Example: transfer evaluation artifacts:

scp dist/esm_latest.pyz <user>@<cluster-host>:/home/<user>/pepseqpred_hpc/esm.pyz
scp dist/labels_latest.pyz <user>@<cluster-host>:/home/<user>/pepseqpred_hpc/labels.pyz
scp dist/predict_latest.pyz <user>@<cluster-host>:/home/<user>/pepseqpred_hpc/predict.pyz
scp dist/evaluate_ffnn_latest.pyz <user>@<cluster-host>:/home/<user>/pepseqpred_hpc/evaluate_ffnn.pyz
scp scripts/hpc/evaluateffnn.sh scripts/tools/cocci_eval_pipeline.py <user>@<cluster-host>:/home/<user>/pepseqpred_hpc/

3. Prepare on cluster and smoke-check artifacts

cd /home/<user>/pepseqpred_hpc
chmod +x *.sh
ls -lh *.pyz *.sh

# Run help checks for the app(s) you uploaded
python3 esm.pyz --help

Run SLURM jobs from this directory so relative .pyz filenames resolve correctly.

4. Update cycle after code changes

Any CLI code change requires rebuilding and redeploying corresponding .pyz files:

  1. Re-run python scripts/tools/buildpyz.py <app_name>.
  2. Re-transfer updated dist/<app>_latest.pyz to HPC as <app>.pyz.
  3. Re-run jobs using the updated artifact.

Pipeline Stages and Hardware Expectations

Run the main pipeline in this order:

  1. Preprocess metadata/reactivity data.
  2. Generate ESM-2 embeddings.
  3. Generate residue-level labels.
  4. Train FFNN model.
  5. Predict epitopes on new FASTA input.
  6. Evaluate FFNN outputs on labeled embeddings and/or Cocci reduced subsets.

Optional branch:

  1. Run Optuna tuning after label generation instead of fixed-parameter FFNN training.

Hardware Matrix (default scripts/hpc/ settings)

Stage Hardware target Default SLURM request in repo scripts
Preprocess CPU only Local shell helper (no fixed #SBATCH resources)
Embeddings GPU a100 (1 GPU), 2 CPU/GPU, 8G/GPU, 01:00:00, array 0-3
Labels CPU only 1 CPU, 16G RAM, 01:00:00
Train FFNN Multi-GPU 4x a100, 20 CPU, 256G RAM, 12:00:00
Train FFNN Optuna Multi-GPU 4x a100, 20 CPU, 448G RAM, 48:00:00
Predict GPU a100 (1 GPU), 4 CPU, 32G RAM, 00:30:00
Evaluate FFNN GPU recommended a100 (1 GPU), 8 CPU, 64G RAM, 08:00:00

These are baseline defaults from the current HPC scripts, not strict requirements for every dataset size. You will need to increase or decrease SLURM requests depending on the hardware available to you.

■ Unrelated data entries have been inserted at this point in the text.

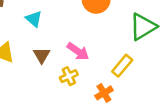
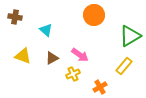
brown triangle: (42, 55) -> (52, 58), turned 32
yellow rectangle: (122, 66) -> (124, 66), moved

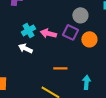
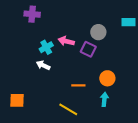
pink arrow: (48, 33) -> (66, 41), moved
orange circle: (89, 39) -> (107, 78), moved

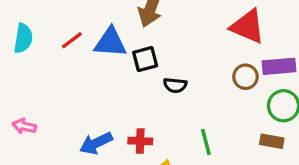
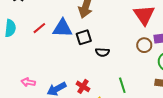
red triangle: (248, 26) -> (144, 15), turned 35
pink arrow: (24, 126) -> (28, 82), moved
red cross: (140, 141) -> (83, 86), turned 32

Stage 1: Preprocess Metadata and Reactivity Inputs

Purpose:

  • Merge metadata with z-score reactivity data and generate training-ready labels at preprocessing stage.

Required inputs:

  • Metadata TSV (for example, PV1 metadata).
  • Reactivity/z-score TSV.

Local CLI example:

pepseqpred-preprocess data/meta.tsv data/zscores.tsv --save

Expected outputs:

  • A generated TSV in the working directory, named like input_data_<is_epi_z>_<is_epi_min_subs>_<not_epi_z>_<not_epi_max_subs|all>.tsv.

Expected hardware:

  • CPU only; lightweight compared with downstream stages.

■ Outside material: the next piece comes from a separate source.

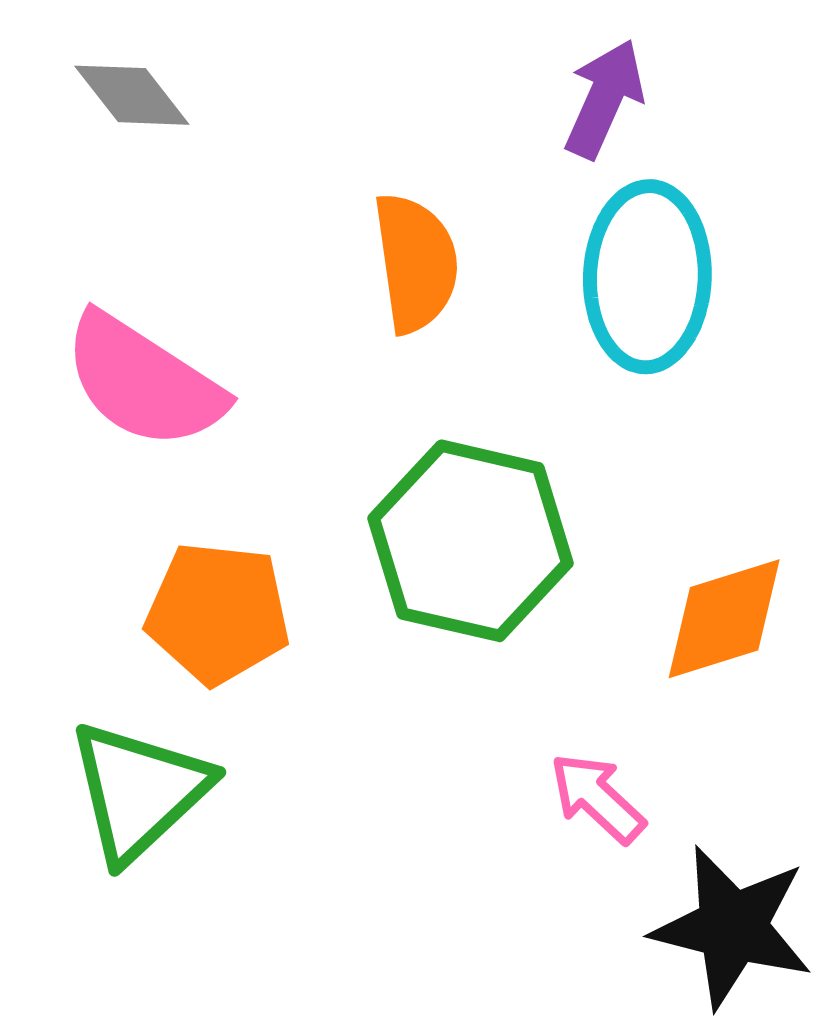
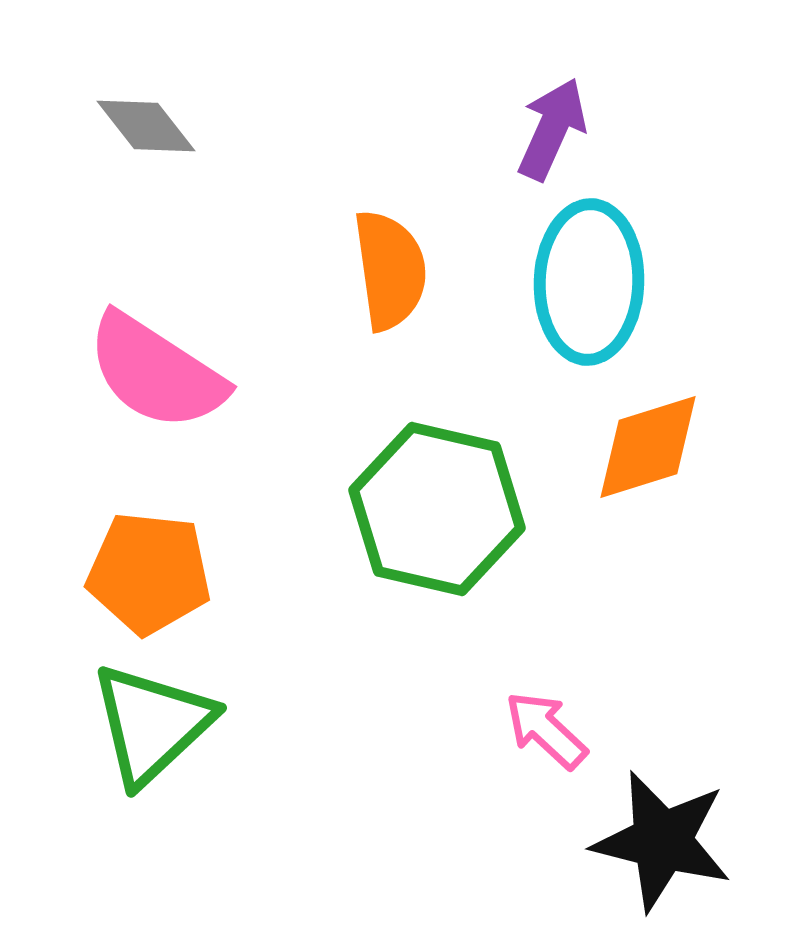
orange pentagon: (218, 613) -> (149, 573), moved
orange diamond: (724, 619) -> (648, 447), moved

Stage 2: Generate ESM-2 Embeddings

Purpose:

  • Convert protein FASTA sequences into per-residue ESM-2 embeddings.

Required inputs:

  • FASTA file.
  • Metadata file when using id-family embedding keys (default mode).

Local CLI example:

pepseqpred-esm \
  --fasta-file data/targets.fasta \
  --metadata-file data/targets.metadata \
  --embedding-key-mode id-family \
  --key-delimiter - \
  --model-name esm2_t33_650M_UR50D \
  --max-tokens 1022 \
  --batch-size 8 \
  --out-dir localdata/esm2_run

HPC script example:

sbatch --export=ALL,IN_FASTA=/scratch/$USER/data/targets.fasta scripts/hpc/generateembeddings.sh

Expected outputs:

  • Per-sequence .pt embeddings under <out_dir>/artifacts/pts/ (or shard subfolders in sharded mode).
  • Embedding index CSV under <out_dir>/artifacts/.

Expected hardware:

  • GPU strongly recommended; this is the first expensive stage.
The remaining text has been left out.